(The records)

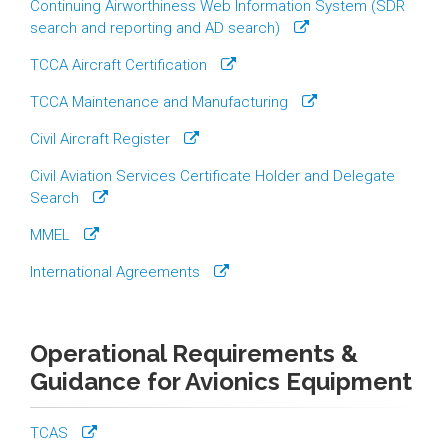
Continuing Airworthiness Web Information System (SDR
search and reporting and AD search)
TCCA Aircraft Certification
TCCA Maintenance and Manufacturing
Civil Aircraft Register
Civil Aviation Services Certificate Holder and Delegate
Search
MMEL
International Agreements
Operational Requirements &
Guidance for Avionics Equipment
TCAS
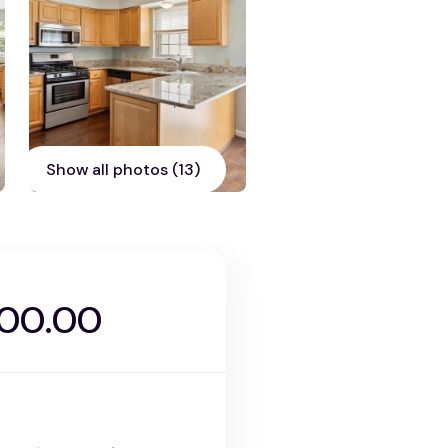
Show all photos (13)
000.00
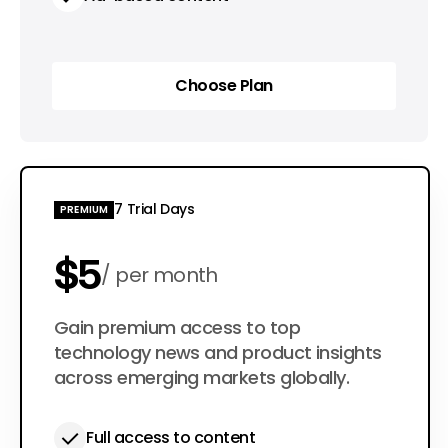
Choose Plan
Choose Plan
7 Trial Days
PREMIUM
$5
per month
$50
Gain premium access to top
per year
technology news and product insights
across emerging markets globally.
Full access to content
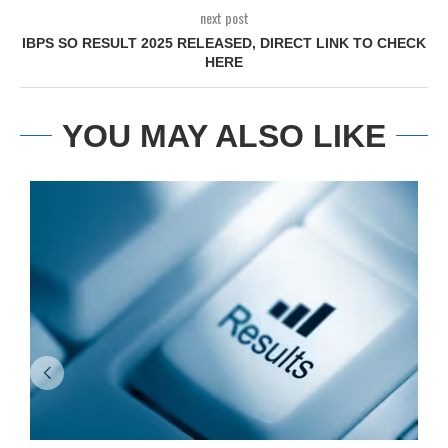
next post
IBPS SO RESULT 2025 RELEASED, DIRECT LINK TO CHECK
HERE
YOU MAY ALSO LIKE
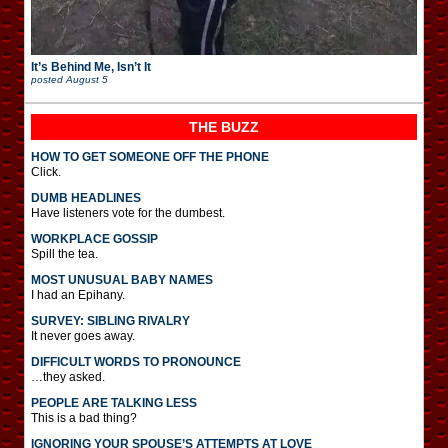
It’s Behind Me, Isn’t It
posted
August 5
THE BUZZ
HOW TO GET SOMEONE OFF THE PHONE
Click.
DUMB HEADLINES
Have listeners vote for the dumbest.
WORKPLACE GOSSIP
Spill the tea.
MOST UNUSUAL BABY NAMES
I had an Epihany.
SURVEY: SIBLING RIVALRY
It never goes away.
DIFFICULT WORDS TO PRONOUNCE
…they asked.
PEOPLE ARE TALKING LESS
This is a bad thing?
IGNORING YOUR SPOUSE’S ATTEMPTS AT LOVE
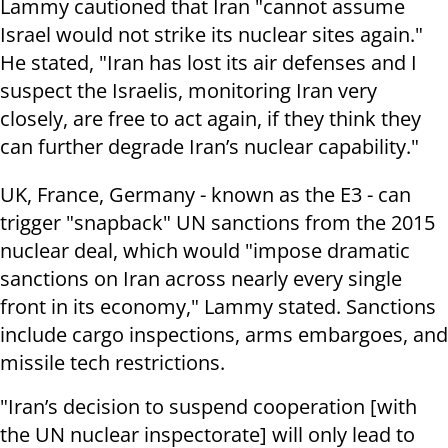
Lammy cautioned that Iran "cannot assume
Israel would not strike its nuclear sites again."
He stated, "Iran has lost its air defenses and I
suspect the Israelis, monitoring Iran very
closely, are free to act again, if they think they
can further degrade Iran’s nuclear capability."
UK, France, Germany - known as the E3 - can
trigger "snapback" UN sanctions from the 2015
nuclear deal, which would "impose dramatic
sanctions on Iran across nearly every single
front in its economy," Lammy stated. Sanctions
include cargo inspections, arms embargoes, and
missile tech restrictions.
"Iran’s decision to suspend cooperation [with
the UN nuclear inspectorate] will only lead to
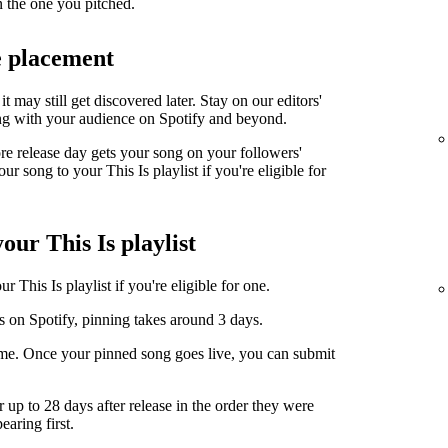
n the one you pitched.
e placement
it may still get discovered later. Stay on our editors'
ng with your audience on Spotify and beyond.
ore release day gets your song on your followers'
r song to your This Is playlist if you're eligible for
our This Is playlist
 This Is playlist if you're eligible for one.
s on Spotify, pinning takes around 3 days.
ime. Once your pinned song goes live, you can submit
r up to 28 days after release in the order they were
earing first.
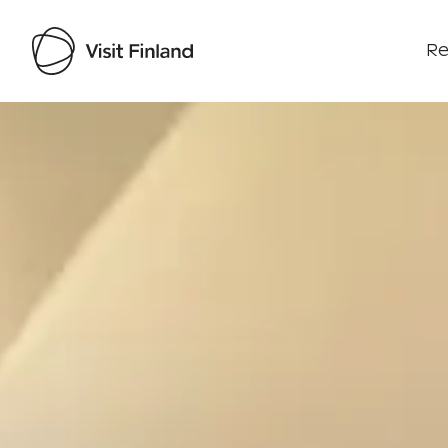
Re
Visit Finland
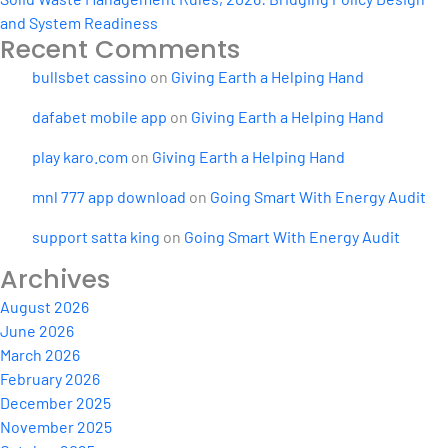
and System Readiness
Recent Comments
bullsbet cassino
on
Giving Earth a Helping Hand
dafabet mobile app
on
Giving Earth a Helping Hand
play karo.com
on
Giving Earth a Helping Hand
mnl 777 app download
on
Going Smart With Energy Audit
support satta king
on
Going Smart With Energy Audit
Archives
August 2026
June 2026
March 2026
February 2026
December 2025
November 2025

(End The records)

Assignment: From the records above, return each line where "Civil" occurs.

Result of this exercise:
Civil Aircraft Register
Civil Aviation Services Certificate Holder and Delegate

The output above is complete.